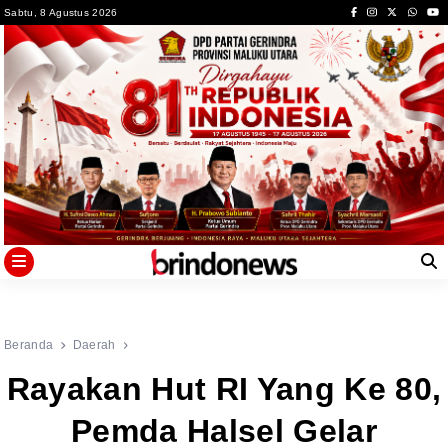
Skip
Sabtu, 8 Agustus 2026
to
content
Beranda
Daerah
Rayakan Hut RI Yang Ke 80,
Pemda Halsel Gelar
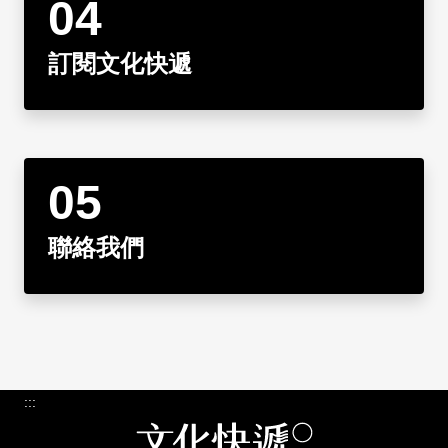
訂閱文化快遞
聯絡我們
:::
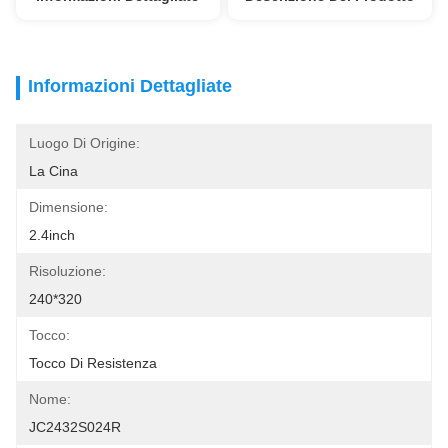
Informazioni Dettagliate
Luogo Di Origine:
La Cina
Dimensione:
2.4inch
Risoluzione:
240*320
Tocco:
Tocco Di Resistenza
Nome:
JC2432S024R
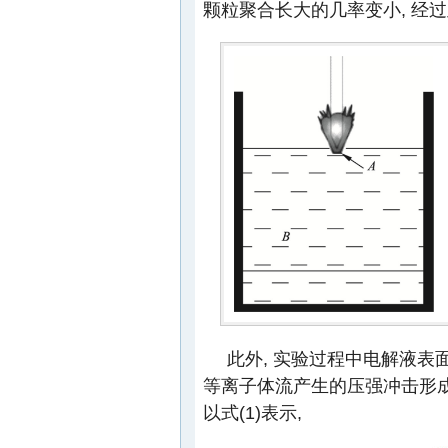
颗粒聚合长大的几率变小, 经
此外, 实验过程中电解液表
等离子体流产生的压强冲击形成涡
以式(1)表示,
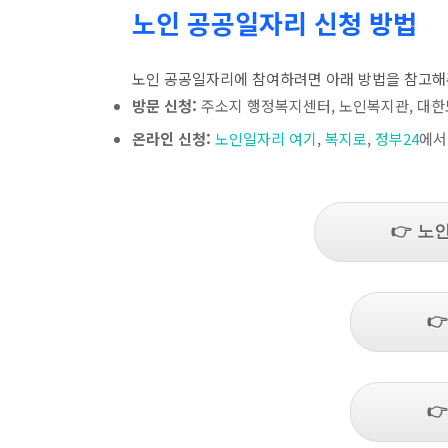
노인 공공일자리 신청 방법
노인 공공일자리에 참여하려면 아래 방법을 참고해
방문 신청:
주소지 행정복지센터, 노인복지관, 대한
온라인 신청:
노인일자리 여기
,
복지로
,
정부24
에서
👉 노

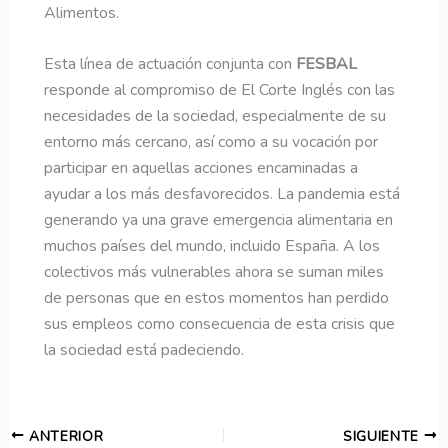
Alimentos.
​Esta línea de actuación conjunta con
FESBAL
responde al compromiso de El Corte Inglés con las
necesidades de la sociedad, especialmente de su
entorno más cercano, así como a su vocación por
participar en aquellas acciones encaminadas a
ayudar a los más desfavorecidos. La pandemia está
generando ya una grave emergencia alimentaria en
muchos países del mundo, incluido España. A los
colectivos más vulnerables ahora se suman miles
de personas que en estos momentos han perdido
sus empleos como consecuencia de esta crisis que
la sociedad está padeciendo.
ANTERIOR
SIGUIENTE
========
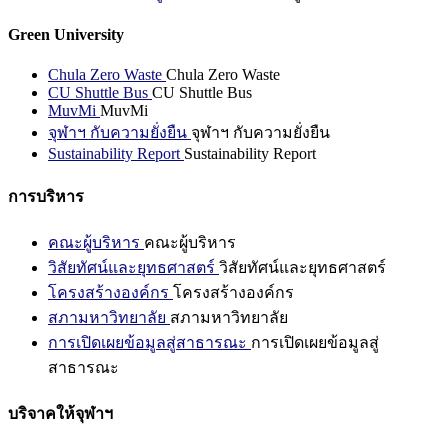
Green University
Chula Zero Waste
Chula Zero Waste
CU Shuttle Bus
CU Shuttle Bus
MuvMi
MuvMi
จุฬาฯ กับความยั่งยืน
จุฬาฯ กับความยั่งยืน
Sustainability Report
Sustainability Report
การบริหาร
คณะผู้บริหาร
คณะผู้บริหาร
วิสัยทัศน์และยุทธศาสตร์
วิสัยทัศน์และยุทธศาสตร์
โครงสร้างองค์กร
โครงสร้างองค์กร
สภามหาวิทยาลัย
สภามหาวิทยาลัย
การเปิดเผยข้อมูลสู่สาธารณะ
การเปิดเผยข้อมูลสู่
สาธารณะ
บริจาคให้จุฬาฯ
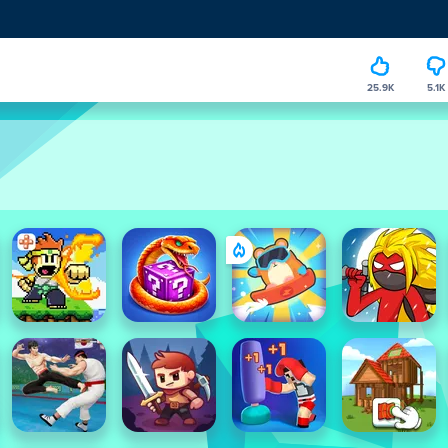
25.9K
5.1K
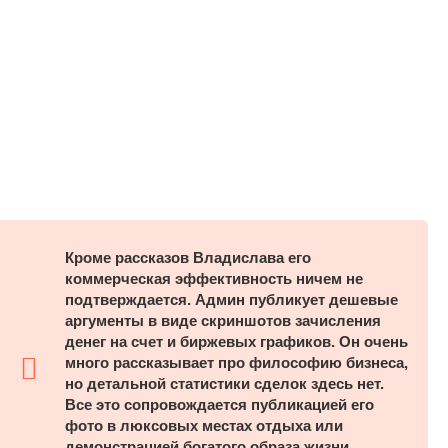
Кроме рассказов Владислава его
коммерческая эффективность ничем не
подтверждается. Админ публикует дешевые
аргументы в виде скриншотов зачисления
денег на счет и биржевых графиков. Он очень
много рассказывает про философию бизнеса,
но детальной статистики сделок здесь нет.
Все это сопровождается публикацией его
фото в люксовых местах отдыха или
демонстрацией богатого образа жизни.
========
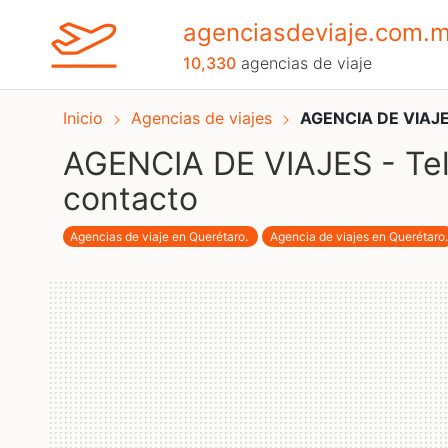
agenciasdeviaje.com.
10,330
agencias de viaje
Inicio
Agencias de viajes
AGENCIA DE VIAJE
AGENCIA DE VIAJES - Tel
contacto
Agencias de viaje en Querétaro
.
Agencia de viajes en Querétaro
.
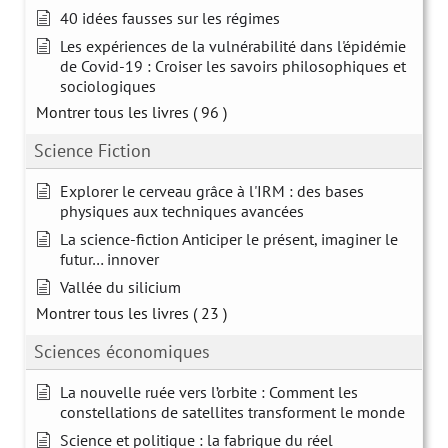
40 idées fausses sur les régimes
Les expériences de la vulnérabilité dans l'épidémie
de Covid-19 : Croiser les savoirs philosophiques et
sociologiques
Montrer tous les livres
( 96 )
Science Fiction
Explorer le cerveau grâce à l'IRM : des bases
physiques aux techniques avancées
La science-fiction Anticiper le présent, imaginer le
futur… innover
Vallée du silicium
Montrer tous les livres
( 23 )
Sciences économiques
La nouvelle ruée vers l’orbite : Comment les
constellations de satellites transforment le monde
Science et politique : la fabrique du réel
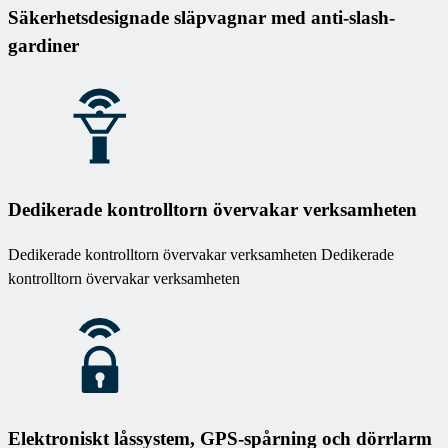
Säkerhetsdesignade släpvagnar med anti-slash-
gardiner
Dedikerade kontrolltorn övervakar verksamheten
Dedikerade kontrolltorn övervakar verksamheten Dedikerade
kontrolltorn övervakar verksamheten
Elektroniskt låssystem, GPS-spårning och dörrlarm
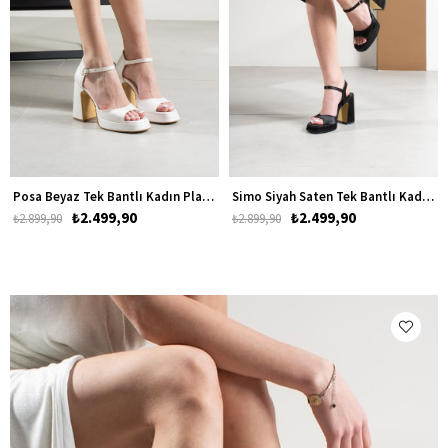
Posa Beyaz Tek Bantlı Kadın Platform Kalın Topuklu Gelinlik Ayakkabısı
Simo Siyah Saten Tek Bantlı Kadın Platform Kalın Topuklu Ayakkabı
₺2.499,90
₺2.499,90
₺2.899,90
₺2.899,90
========
» **TASK**:
On how many lines of the data does "verksamheten" appear? Give only that number.

» **YOUR RESPONSE**:
3